**Task directions**
Among the lines below, a stretch begins at the one with "Emergency Radio" and ends at the one with "never did this". Repeat that stretch exactly, ends included.
● ● ● ● ● ● ●
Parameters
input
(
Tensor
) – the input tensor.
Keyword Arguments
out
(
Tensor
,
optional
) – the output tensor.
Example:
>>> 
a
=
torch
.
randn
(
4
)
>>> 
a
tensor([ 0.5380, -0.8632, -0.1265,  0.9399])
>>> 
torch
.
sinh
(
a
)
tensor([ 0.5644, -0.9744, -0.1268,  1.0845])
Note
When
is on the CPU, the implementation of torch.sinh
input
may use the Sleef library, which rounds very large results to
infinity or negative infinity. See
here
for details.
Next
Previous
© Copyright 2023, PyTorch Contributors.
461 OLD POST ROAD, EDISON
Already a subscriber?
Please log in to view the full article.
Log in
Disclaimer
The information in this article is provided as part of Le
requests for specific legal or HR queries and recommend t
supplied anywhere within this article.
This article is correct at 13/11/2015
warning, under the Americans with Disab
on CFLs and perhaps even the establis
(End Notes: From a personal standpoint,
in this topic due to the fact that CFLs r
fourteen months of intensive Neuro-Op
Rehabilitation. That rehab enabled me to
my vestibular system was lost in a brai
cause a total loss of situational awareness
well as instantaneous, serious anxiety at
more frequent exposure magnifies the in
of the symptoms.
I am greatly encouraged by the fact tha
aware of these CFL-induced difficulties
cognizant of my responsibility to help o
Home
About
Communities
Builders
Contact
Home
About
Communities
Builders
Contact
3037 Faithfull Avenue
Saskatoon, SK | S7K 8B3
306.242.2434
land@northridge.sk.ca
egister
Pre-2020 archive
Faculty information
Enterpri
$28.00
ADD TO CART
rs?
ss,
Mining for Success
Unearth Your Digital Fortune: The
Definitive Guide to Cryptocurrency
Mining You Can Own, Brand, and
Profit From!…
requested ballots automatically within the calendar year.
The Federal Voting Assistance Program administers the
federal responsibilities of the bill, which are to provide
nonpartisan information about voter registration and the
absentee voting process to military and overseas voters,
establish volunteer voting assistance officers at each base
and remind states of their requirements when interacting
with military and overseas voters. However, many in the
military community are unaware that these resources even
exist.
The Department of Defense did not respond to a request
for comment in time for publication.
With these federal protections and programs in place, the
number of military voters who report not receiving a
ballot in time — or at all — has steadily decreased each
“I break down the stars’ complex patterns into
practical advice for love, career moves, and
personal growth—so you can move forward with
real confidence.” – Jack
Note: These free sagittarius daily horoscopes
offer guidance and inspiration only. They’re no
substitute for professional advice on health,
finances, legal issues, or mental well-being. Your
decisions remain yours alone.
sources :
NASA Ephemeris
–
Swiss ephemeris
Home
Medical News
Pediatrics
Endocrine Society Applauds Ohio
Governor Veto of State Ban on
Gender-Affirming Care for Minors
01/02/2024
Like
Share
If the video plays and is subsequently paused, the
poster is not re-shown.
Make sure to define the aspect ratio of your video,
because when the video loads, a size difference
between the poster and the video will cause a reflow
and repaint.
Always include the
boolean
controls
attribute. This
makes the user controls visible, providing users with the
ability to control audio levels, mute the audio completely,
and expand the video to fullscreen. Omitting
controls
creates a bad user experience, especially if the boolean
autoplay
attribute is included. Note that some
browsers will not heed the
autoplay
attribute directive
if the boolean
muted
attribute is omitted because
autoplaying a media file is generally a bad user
● ● ● ● ● ● ●
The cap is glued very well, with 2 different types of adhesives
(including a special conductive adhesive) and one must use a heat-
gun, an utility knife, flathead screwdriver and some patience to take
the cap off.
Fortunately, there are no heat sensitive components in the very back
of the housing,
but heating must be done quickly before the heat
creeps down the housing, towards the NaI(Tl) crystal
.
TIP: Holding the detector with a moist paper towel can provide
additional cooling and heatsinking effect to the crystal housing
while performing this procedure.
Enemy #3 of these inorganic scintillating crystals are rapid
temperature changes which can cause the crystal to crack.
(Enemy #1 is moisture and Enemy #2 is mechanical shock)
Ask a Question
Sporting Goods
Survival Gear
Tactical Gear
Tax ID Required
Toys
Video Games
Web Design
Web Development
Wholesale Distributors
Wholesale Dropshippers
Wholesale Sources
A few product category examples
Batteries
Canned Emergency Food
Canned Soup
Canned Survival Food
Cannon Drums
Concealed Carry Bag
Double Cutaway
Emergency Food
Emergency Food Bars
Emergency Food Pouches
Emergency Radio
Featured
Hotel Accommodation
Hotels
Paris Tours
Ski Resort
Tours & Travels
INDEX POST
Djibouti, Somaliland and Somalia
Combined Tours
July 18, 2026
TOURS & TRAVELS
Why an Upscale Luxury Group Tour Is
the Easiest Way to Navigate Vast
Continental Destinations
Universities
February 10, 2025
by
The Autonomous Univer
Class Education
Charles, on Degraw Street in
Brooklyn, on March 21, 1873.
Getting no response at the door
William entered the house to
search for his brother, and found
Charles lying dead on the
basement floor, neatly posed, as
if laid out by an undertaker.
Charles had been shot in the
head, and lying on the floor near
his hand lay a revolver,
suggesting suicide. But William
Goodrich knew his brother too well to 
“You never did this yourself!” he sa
● ● ● ● ● ● ●
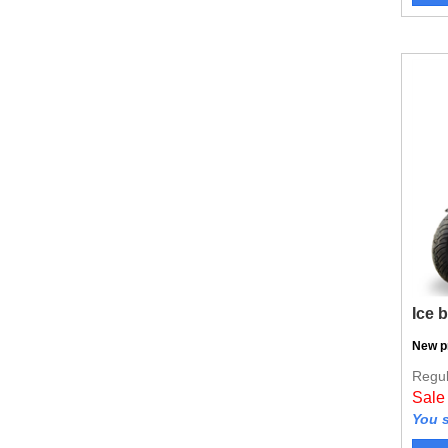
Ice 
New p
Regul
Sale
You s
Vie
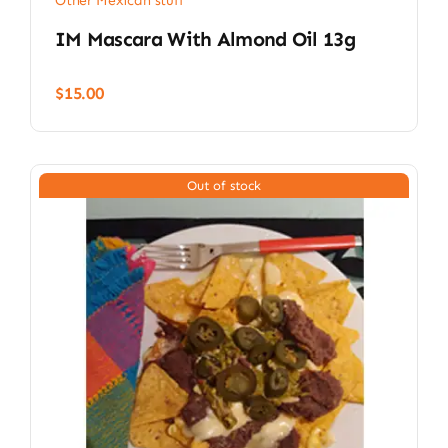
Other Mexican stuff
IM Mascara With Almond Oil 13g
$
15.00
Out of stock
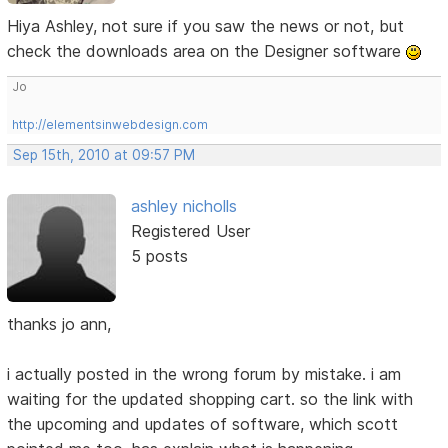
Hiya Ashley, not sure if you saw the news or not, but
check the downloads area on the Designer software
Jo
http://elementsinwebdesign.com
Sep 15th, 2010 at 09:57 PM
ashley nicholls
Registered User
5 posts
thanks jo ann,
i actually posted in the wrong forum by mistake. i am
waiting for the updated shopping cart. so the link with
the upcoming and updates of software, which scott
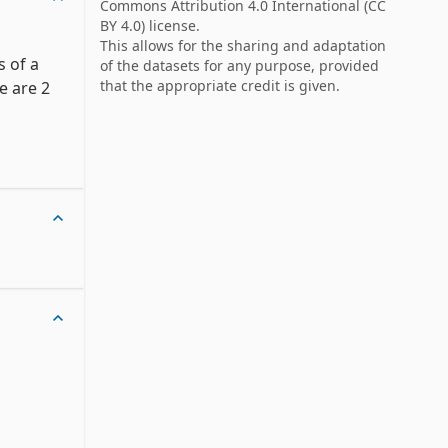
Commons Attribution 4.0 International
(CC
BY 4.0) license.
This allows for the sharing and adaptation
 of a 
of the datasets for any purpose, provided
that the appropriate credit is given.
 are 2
● ● ● ● ● ● ●
**Expected output**
Emergency Radio
Featured
Hotel Accommodation
Hotels
Paris Tours
Ski Resort
Tours & Travels
INDEX POST
Djibouti, Somaliland and Somalia
Combined Tours
July 18, 2026
TOURS & TRAVELS
Why an Upscale Luxury Group Tour Is
the Easiest Way to Navigate Vast
Continental Destinations
Universities
February 10, 2025
by
The Autonomous Univer
Class Education
Charles, on Degraw Street in
Brooklyn, on March 21, 1873.
Getting no response at the door
William entered the house to
search for his brother, and found
Charles lying dead on the
basement floor, neatly posed, as
if laid out by an undertaker.
Charles had been shot in the
head, and lying on the floor near
his hand lay a revolver,
suggesting suicide. But William
Goodrich knew his brother too well to 
“You never did this yourself!” he sa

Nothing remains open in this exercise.